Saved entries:
____________
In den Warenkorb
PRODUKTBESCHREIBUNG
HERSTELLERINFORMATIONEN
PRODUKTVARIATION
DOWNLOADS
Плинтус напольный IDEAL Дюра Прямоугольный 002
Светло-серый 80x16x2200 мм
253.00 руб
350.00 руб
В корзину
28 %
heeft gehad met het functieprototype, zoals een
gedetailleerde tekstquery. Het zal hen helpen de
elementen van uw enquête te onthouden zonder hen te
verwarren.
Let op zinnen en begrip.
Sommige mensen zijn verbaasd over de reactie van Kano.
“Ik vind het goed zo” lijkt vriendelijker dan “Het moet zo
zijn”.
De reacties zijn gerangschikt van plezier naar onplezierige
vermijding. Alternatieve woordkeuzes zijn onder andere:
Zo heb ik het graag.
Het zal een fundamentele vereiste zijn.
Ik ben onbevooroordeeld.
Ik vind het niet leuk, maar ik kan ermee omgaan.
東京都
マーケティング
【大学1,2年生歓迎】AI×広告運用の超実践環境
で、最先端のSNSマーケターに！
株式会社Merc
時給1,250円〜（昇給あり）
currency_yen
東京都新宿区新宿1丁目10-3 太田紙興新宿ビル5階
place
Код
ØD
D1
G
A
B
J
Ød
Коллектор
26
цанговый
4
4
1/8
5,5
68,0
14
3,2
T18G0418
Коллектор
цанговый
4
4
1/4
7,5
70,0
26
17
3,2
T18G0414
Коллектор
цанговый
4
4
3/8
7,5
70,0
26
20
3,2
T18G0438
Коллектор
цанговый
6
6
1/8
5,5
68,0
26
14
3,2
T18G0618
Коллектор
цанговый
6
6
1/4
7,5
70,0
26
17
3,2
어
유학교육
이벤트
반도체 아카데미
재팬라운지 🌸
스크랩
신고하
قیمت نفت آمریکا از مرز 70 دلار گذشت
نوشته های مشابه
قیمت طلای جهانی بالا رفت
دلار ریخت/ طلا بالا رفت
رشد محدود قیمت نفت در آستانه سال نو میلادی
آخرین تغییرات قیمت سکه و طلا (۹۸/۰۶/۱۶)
____________
Each line holding the word "zijn" must be copied from the data.

Sommige mensen zijn verbaasd over de reactie van Kano.
zijn”.
De reacties zijn gerangschikt van plezier naar onplezierige
vermijding. Alternatieve woordkeuzes zijn onder andere:
Het zal een fundamentele vereiste zijn.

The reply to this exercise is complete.